Quand mon fils a traversé la phase des super-héros, je portais aussi ces costumes. Ça a nourri mon image de moi, celle de pouvoir faire face à tout ce que la vie voulait me faire subir. Et je pourrais même le faire avec des bottes en cuir blanc verni.

L’autonomie m’a bien servi dans le passé en tant que femme seule, mais pas en tant que mère seule.

Alors que je faisais face à cette nouvelle vie avec une autre personne (mon fils) et que j’utilisais mes anciennes techniques d’adaptation, cela m’a lentement rattrapé sous la forme de problèmes de santé, de dépression et de problèmes relationnels dans presque tous les domaines de ma vie.

Il m’est apparu clairement que quelque chose devait changer. Mais je n’étais pas prête à abandonner l’idée que je pouvais m’occuper de tout. En fait, je pensais que j’avais besoin de plus d’argent, d’une autre maison ou peut-être d’un autre travail.
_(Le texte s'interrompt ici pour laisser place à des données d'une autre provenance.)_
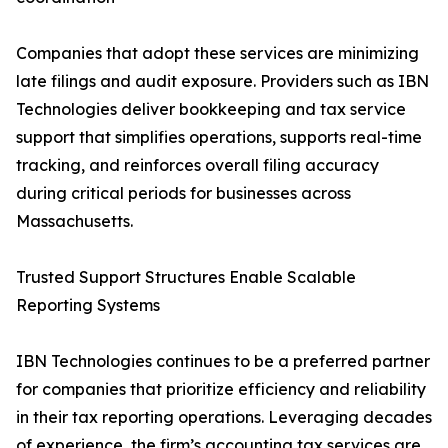
Companies that adopt these services are minimizing
late filings and audit exposure. Providers such as IBN
Technologies deliver bookkeeping and tax service
support that simplifies operations, supports real-time
tracking, and reinforces overall filing accuracy
during critical periods for businesses across
Massachusetts.
Trusted Support Structures Enable Scalable
Reporting Systems
IBN Technologies continues to be a preferred partner
for companies that prioritize efficiency and reliability
in their tax reporting operations. Leveraging decades
of experience, the firm’s accounting tax services are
Plus profondément, je savais que je devais changer à l’intérieur, mais je me disais que c’était impossible dans ma situation actuelle. Je devais être forte.

Au lieu d’oser affronter ce que je pensais être une montagne insurmontable, je me suis accroché à l’espoir que quelque chose d’extérieur changerait et que je pourrais vivre ma vie comme je l’avais toujours fait.

Je n’ai pas pu ou voulu me rendre compte que m’accrocher à mon ancienne façon de faire face au monde me demandait beaucoup plus d’énergie et me faisait beaucoup plus souffrir. Je ne vivais pas en autarcie. J’étais toujours en mode survie, ce qui n’est jamais une solution viable à long terme.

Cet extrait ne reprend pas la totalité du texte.